With disconcerting speed, the story shifts to southern Africa, where a series of gunshots ring out across the African plains. This is followed by the hacking sound of machetes – it takes little time to dehorn a rhino because its horn consists not of bone but of keratin fibres with the density of tightly compressed hair or fingernails.

The getaway begins, armed rangers give chase. Once the horn leaves the flimsy protection of the national park or game reserve, where its former owner lies bleeding to death, it may never be found.

White Rhinoceros with a calf at Lake Nakuru national Park in Kenya. Photo: Martin Harvey/WWF

Its new owners never brought to justice. Sometimes they are caught. Sometimes they get away. Either way, another rhino is dead in a war that the bad guys seem to be winning.

The story shifts again, back to Vietnam where even the prime minister is rumoured to have survived a life-threatening illness after ingesting rhino horn. More than a cure for the country’s rich and powerful, however, rhino horn has by now crossed into the mainstream. Young Vietnamese mothers have taken to keeping at hand a supply of rhino horn to treat high fevers and other childhood ailments.

It is also the drug of choice for minor complaints associated more with the affluent lifestyle to which increasing numbers of Vietnamese have access; rhino horn has become a cure-all pick-me-up, a tonic, an elixir for hangovers.

With this new popularity has come the essential paraphernalia common to lifestyle drugs the world over, including bowls with specially designed serrated edges for grinding rhino horn into powder. In a short space of time, rhino horn has become the latest must-have accessory for the nouveau riche.

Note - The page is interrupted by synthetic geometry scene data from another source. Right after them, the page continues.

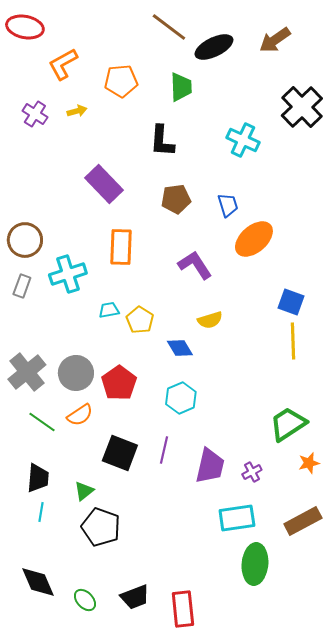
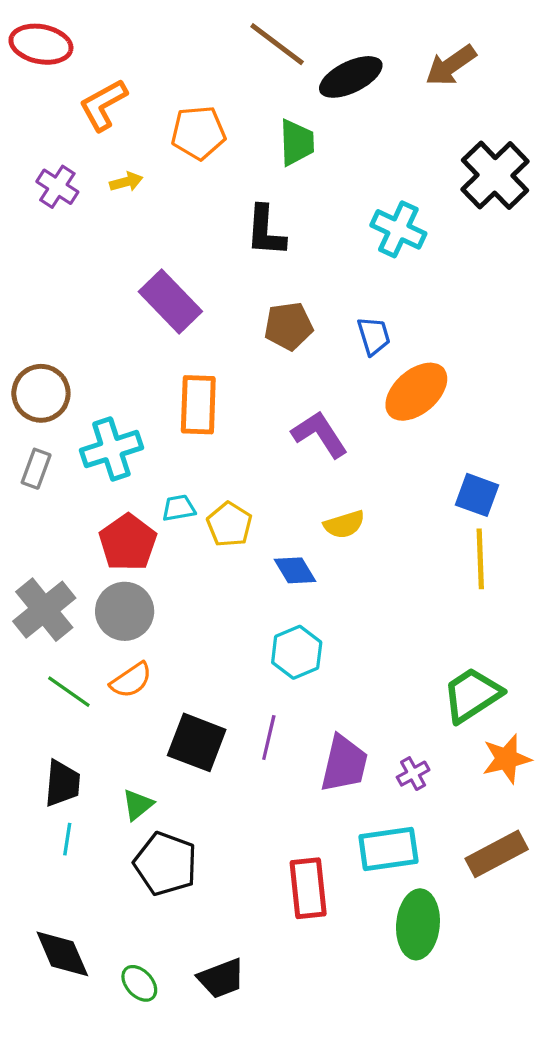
red pentagon: (119, 383) -> (128, 542), moved
orange star: (309, 463) -> (506, 759), size x1.4
red rectangle: (183, 609) -> (308, 888), moved

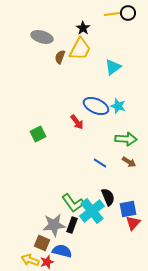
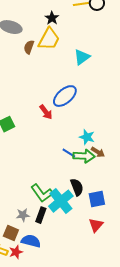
blue ellipse: (96, 106) -> (65, 96), turned -65
cyan star: (118, 106) -> (87, 137), moved
green arrow: (126, 139) -> (84, 156), moved
red triangle: (133, 223) -> (96, 225), moved
gray star: (54, 225) -> (23, 215), size x0.6

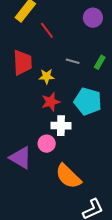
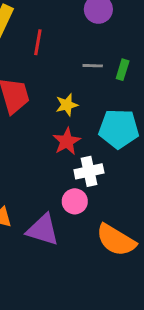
red line: (47, 30) -> (38, 42), turned 60
gray line: (73, 61) -> (93, 66), moved
yellow star: (47, 76) -> (67, 105), moved

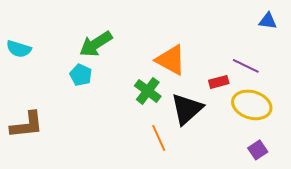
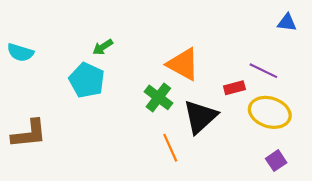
green arrow: (96, 44) -> (103, 47), size x0.6
cyan pentagon: (81, 75) -> (87, 80), size x1.5

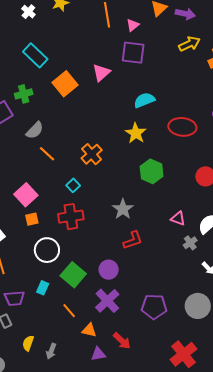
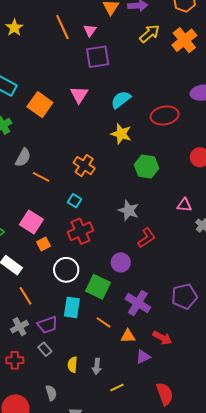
pink triangle: (101, 73) -> (79, 95), moved
purple circle: (109, 270) -> (121, 262), moved
cyan rectangle: (43, 288) -> (72, 307), size x1.5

The sudden spike in Vietnamese demand, the miraculous fame of a saved official or his wife, and rhino horn’s emergence as a symbol of status all came at a time when legal stockpiles of rhino horn were at an all-time low. Demand and supply. This is the irrefutable law of economics.

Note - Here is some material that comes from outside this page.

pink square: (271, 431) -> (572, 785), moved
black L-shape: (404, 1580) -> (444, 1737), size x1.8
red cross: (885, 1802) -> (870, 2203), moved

Or, as one expert in the illegal trade in rhino horn put it: ”It was a perfect storm of deadly consumption.”

The rhinoceros is one of the oldest creatures on earth, one of just two survivors – the other is the elephant – of the megaherbivores that once counted dinosaurs among their number. Scientists believe rhinos have changed little in 40 million years.

The rhino’s unmistakable echo of the prehistoric and the mystery that surrounds such ancient creatures – this is the animal that Marco Polo mistook for a unicorn, describing it as having the feet of an elephant, the head of a wild boar and hair like a buffalo – have always been its nemesis.

As early as the first century AD, Greek traders travelled to the east, where the rhino horn powder they carried was prized as an aphrodisiac. But the rhino survived and, by the beginning of the 20th century, rhino numbers ran into the hundreds of thousands.

They were certainly plentiful in 1915 when the Roosevelts travelled to Africa to hunt. Kermit, the son, observed a rhinoceros ”standing there in the middle of the African plain, deep in prehistoric thought”, to which Theodore the father is quoted as replying: ”Indeed, the rhinoceros does seem like a survival from the elder world that has vanished.”

The Roosevelts then proceeded to shoot them.

Rhinos are epic creatures, gunmetal grey and the second-largest land animal on earth. Up to five metres long and weighing as much as 2700 kilograms, the white rhino, the largest of all rhino species, can live up to 50 years if left to grow old in the wild. In an example of advanced evolutionary adaptability, the black rhino will happily choose from about 220 plant species, eating more than 70 kilograms of plants a day.

These impressive numbers, combined with some of the rhino’s more limiting characteristics – it has very poor eyesight – have added to the myth that surrounds it.

”A slight movement may bring on a rhino charge,” reported nature writer Peter Matthiessen in the 1960s. ”Its poor vision cannot make out what’s moving and its nerves cannot tolerate suspense.”

Thus it was that the rhinoceros became a permanent member of the ”big five”, the roll-call of the most dangerous animals in Africa as defined by professional hunters.

But respect has always been tinged with derision. ”I do not see how the rhinoceros can be permanently preserved,” Theodore Roosevelt is reported as wondering, ”save in very out-of-the-way places or in regular game reserves … the beast’s stupidity, curiosity and truculence make up a combination of qualities which inevitably tend to ensure its destruction.”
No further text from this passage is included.